**WHAT IS NEEDED:** Scan the records that follow, and whenever a line has the word "комментарии", copy it.

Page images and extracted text
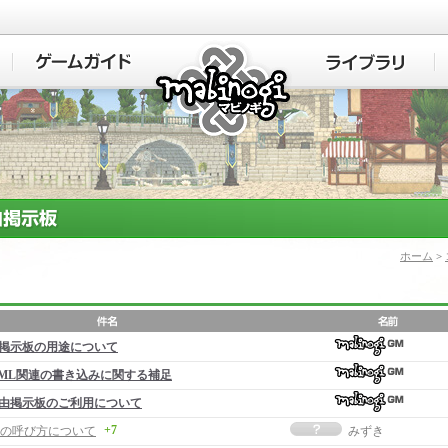
マビノギ
ホーム
>
掲示板の用途について
ML関連の書き込みに関する補足
由掲示板のご利用について
+7
の呼び方について
みずき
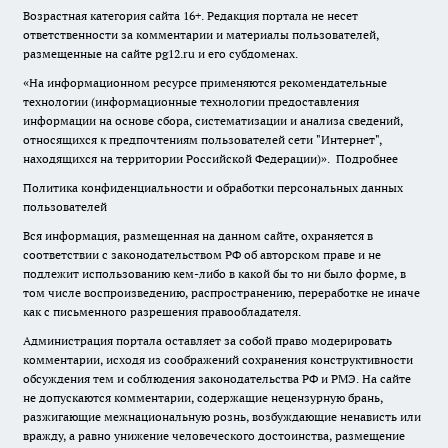
Возрастная категория сайта 16+. Редакция портала не несет
ответственности за комментарии и материалы пользователей,
размещенные на сайте pg12.ru и его субдоменах.
«На информационном ресурсе применяются рекомендательные
технологии (информационные технологии предоставления
информации на основе сбора, систематизации и анализа сведений,
относящихся к предпочтениям пользователей сети "Интернет",
находящихся на территории Российской Федерации)».
Подробнее
Политика конфиденциальности и обработки персональных данных
пользователей
Вся информация, размещенная на данном сайте, охраняется в
соответствии с законодательством РФ об авторском праве и не
подлежит использованию кем-либо в какой бы то ни было форме, в
том числе воспроизведению, распространению, переработке не иначе
как с письменного разрешения правообладателя.
Администрация портала оставляет за собой право модерировать
комментарии, исходя из соображений сохранения конструктивности
обсуждения тем и соблюдения законодательства РФ и РМЭ. На сайте
не допускаются комментарии, содержащие нецензурную брань,
разжигающие межнациональную рознь, возбуждающие ненависть или
вражду, а равно унижение человеческого достоинства, размещение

**ANSWER TO THIS PROBLEM:**
ответственности за комментарии и материалы пользователей,
комментарии, исходя из соображений сохранения конструктивности
не допускаются комментарии, содержащие нецензурную брань,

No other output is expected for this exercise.